Caso aconteceu na China. Unidade hospitalar na cidade de Xian foi entretanto punida

Uma grávida viu-lhe ser negada a entrada num hospital da cidade chinesa de Xian por não ter um teste negativo à covid-19. Perante a decisão dos funcionários, a mulher acabou por esperar no exterior do hospital e perder o bebé. 

O caso aconteceu no dia 1 de janeiro e os funcionários foram entretanto punidos. As autoridades locais anunciaram esta quinta-feira que o diretor-geral do Hospital Gaoxin, Fan Yuhui, foi suspenso e os chefes dos departamentos ambulatório e médico demitidos.

Um comunicado do governo local revela que o incidente “causou preocupação generalizada na sociedade e um grave impacto social”. 

A mulher esperou do lado de fora do hospital, sentada num banquinho de plástico, no dia 1 de janeiro, até ter começado a sangrar. Num vídeo filmado pelo marido, e que foi amplamente divulgado nas redes sociais chinesas, é visível uma poça de sangue a seus pés.

Pedido de desculpas públicos 

Sem dar mais detalhes, as autoridades disseram que uma investigação foi realizada após o incidente. Não se sabe quantos funcionários foram punidos, sendo que a cidade já sancionou vários funcionários locais, incluindo quadros do Partido Comunista, por negligência na gestão do surto de covid-19 em Xian.

Já hospital foi obrigado a emitir um pedido público de desculpas, pagar uma indemnização, e prometeu “otimizar o processo de tratamento médico”.

Xian registou 63 casos de covid-19, nas últimas 24 horas, elevando o total para mais de 1.800, sem mortes relatadas.

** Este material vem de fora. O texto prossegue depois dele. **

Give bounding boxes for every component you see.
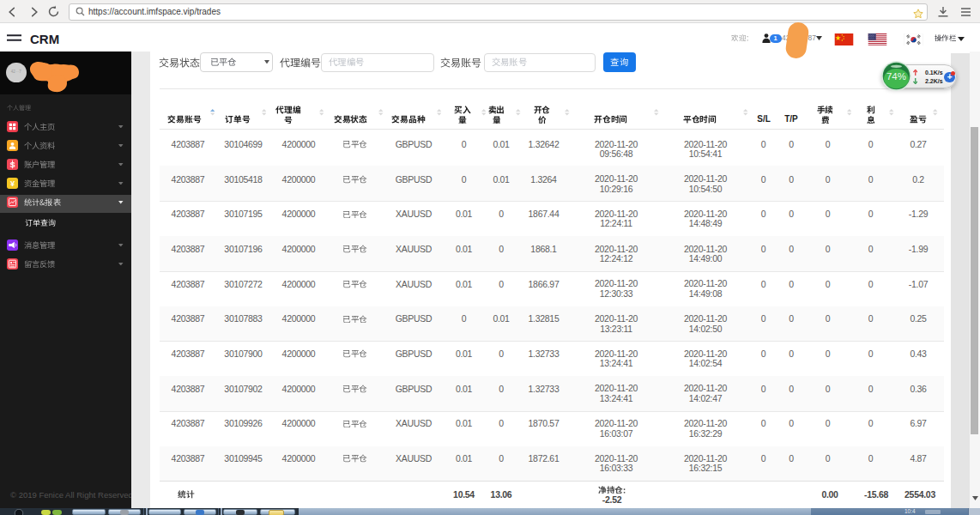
svg-text:¥: ¥ bbox=[10, 179, 15, 188]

A cidade com 13 milhões de habitantes, está sob um bloqueio restrito há mais de duas semanas, gerando críticas dispersas sobre a escassez de alimentos e o comportamento violento das autoridades, que estão sob intensa pressão para reduzir o número de casos de covid-19.

A cidade é o destino da única ligação aérea direta entre a China e Portugal. O voo, com uma frequência por semana e operado pela companhia aérea Beijing Capital Airlines, só será retomado no início de fevereiro, disse à agência Lusa fonte da companhia aérea.

As autoridades disseram que Xian conseguiu já interromper a transmissão para a comunidade, porque novos casos ocorreram entre pessoas já colocadas em quarentena.

A China segue uma estratégia de “zero casos” com restrições de fronteira muito severas e bloqueios direcionados assim que surgem os casos, mas esta abordagem não evitou surtos locais.